◆ **Brief**:
Nothing should be output except the lines from the top of the material below through the line that contains "Note Unicobas per ELEZIONI RSU", each exactly as written.

◆ **Information shown**:

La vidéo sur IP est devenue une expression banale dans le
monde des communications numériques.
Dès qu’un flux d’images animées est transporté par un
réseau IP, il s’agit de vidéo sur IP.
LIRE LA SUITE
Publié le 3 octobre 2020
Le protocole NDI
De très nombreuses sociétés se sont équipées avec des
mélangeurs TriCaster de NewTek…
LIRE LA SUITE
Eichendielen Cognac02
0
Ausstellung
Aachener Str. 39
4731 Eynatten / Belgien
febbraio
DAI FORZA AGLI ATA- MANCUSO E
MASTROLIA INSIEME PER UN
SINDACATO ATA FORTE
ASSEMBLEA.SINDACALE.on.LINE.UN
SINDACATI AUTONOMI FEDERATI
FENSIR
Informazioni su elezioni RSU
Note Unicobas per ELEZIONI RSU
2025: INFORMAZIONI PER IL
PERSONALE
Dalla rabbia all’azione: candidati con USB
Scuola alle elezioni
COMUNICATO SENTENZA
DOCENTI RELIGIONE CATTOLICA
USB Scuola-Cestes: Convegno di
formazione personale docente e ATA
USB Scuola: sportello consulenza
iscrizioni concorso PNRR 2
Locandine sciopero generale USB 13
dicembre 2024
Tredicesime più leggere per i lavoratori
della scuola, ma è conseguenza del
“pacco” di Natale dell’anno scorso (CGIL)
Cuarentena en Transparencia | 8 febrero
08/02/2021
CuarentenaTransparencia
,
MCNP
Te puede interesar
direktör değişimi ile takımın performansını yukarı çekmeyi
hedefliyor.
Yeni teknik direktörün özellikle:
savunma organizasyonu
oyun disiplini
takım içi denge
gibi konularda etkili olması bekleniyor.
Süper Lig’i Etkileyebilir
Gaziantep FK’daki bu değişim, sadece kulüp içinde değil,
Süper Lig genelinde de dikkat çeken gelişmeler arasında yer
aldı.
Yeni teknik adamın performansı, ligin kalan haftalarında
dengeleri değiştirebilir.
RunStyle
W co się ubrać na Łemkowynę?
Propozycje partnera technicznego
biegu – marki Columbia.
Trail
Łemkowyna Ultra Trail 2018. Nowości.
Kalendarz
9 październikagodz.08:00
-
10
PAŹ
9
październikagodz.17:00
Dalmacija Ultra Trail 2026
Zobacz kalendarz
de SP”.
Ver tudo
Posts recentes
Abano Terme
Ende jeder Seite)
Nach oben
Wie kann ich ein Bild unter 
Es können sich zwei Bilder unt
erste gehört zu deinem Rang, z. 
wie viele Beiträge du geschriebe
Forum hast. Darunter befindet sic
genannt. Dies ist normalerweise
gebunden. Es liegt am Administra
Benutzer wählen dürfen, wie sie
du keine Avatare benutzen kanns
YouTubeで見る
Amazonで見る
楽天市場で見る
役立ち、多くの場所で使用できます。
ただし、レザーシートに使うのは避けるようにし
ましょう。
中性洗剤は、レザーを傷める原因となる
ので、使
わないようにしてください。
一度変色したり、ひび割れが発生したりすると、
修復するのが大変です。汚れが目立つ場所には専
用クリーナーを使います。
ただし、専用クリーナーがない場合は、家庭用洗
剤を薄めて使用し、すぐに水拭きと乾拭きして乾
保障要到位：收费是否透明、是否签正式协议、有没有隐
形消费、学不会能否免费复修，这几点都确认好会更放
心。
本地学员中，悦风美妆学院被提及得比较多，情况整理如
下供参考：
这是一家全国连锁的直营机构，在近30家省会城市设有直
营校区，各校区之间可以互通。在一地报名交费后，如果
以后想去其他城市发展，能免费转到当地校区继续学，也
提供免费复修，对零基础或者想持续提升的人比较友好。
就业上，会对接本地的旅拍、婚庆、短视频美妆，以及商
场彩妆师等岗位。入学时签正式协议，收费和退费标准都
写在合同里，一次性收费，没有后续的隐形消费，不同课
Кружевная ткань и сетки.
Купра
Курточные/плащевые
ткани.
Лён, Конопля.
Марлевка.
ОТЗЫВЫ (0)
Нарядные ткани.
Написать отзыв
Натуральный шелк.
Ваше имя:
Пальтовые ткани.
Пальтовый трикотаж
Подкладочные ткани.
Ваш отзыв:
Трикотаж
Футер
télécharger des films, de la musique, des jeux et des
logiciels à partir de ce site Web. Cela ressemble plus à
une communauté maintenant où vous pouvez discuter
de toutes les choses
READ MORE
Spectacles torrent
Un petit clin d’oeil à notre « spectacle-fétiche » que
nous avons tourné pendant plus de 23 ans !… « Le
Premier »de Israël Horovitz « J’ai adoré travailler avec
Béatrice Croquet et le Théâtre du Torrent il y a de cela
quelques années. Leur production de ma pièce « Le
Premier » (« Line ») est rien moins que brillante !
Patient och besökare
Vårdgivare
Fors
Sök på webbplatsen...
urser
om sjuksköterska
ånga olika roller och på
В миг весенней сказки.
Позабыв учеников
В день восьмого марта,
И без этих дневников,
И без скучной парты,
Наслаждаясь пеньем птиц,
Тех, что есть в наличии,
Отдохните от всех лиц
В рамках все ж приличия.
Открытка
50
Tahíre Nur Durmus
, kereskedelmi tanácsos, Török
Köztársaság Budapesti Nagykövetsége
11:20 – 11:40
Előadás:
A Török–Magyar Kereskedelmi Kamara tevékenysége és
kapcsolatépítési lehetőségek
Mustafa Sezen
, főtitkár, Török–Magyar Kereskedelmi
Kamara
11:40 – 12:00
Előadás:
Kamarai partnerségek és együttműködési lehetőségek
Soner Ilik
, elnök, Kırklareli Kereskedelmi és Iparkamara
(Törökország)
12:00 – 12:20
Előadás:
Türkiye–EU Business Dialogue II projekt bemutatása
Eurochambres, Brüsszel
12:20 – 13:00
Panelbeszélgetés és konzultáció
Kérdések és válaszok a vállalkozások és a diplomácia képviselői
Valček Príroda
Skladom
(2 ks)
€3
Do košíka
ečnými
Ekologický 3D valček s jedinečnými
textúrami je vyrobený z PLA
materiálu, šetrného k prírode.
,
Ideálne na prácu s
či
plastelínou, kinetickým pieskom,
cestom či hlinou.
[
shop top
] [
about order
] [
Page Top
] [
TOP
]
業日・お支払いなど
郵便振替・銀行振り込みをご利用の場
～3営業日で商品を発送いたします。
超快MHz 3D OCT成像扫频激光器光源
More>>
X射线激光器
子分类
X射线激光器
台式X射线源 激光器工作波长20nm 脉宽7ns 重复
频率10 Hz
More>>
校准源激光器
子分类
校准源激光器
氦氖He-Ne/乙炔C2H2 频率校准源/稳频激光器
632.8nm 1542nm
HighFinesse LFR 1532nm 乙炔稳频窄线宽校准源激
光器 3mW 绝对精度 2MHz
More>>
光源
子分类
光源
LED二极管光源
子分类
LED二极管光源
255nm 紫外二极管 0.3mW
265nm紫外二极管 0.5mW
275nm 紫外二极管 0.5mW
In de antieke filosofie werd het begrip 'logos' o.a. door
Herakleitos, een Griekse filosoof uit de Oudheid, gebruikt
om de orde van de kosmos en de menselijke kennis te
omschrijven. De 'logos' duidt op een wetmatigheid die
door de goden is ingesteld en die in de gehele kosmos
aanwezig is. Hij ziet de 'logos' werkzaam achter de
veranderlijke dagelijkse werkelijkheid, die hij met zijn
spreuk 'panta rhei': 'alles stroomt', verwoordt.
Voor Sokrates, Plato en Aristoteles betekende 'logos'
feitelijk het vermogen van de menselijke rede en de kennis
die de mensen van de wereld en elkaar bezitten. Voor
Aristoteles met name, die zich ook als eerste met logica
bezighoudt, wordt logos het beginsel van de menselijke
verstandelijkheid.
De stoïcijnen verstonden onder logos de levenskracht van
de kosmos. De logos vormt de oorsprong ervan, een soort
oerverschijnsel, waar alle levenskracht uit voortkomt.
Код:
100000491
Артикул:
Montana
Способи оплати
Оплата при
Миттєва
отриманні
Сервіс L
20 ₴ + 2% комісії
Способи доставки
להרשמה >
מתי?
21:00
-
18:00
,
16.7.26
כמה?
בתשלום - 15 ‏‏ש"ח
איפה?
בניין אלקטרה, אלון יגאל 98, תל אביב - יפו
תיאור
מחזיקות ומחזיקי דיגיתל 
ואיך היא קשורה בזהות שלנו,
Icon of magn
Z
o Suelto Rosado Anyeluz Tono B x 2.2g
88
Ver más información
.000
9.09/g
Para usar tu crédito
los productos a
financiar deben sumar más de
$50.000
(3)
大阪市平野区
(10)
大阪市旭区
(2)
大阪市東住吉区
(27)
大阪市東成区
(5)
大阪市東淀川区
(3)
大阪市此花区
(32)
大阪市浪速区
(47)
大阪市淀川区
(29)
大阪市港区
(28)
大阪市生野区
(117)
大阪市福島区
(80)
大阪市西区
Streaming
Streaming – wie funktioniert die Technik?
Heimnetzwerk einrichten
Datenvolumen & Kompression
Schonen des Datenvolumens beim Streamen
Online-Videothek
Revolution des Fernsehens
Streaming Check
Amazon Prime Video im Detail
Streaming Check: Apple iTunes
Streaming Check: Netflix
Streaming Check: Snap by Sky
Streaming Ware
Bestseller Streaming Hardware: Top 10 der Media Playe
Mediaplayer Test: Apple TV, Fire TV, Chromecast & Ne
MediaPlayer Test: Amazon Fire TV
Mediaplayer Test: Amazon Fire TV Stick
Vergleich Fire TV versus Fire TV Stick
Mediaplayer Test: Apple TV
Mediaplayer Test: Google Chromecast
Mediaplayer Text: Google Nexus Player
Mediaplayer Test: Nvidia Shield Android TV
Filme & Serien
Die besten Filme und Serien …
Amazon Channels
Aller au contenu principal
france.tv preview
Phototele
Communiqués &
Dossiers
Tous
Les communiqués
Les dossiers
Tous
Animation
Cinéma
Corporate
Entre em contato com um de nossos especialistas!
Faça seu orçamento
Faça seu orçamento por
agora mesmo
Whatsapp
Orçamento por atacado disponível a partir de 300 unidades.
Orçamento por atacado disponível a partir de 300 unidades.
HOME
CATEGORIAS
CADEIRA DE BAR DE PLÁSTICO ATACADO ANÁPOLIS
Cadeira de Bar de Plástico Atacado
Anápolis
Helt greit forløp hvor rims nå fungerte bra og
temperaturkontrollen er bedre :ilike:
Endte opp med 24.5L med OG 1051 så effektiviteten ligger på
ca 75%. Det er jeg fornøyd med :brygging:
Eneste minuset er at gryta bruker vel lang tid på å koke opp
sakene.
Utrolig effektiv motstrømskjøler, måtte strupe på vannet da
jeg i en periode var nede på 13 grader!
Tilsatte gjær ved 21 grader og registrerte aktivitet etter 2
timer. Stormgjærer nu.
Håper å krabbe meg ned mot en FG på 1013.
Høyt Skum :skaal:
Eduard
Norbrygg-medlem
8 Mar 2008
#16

◆ **Task answer**:
La vidéo sur IP est devenue une expression banale dans le
monde des communications numériques.
Dès qu’un flux d’images animées est transporté par un
réseau IP, il s’agit de vidéo sur IP.
LIRE LA SUITE
Publié le 3 octobre 2020
Le protocole NDI
De très nombreuses sociétés se sont équipées avec des
mélangeurs TriCaster de NewTek…
LIRE LA SUITE
Eichendielen Cognac02
0
Ausstellung
Aachener Str. 39
4731 Eynatten / Belgien
febbraio
DAI FORZA AGLI ATA- MANCUSO E
MASTROLIA INSIEME PER UN
SINDACATO ATA FORTE
ASSEMBLEA.SINDACALE.on.LINE.UN
SINDACATI AUTONOMI FEDERATI
FENSIR
Informazioni su elezioni RSU
Note Unicobas per ELEZIONI RSU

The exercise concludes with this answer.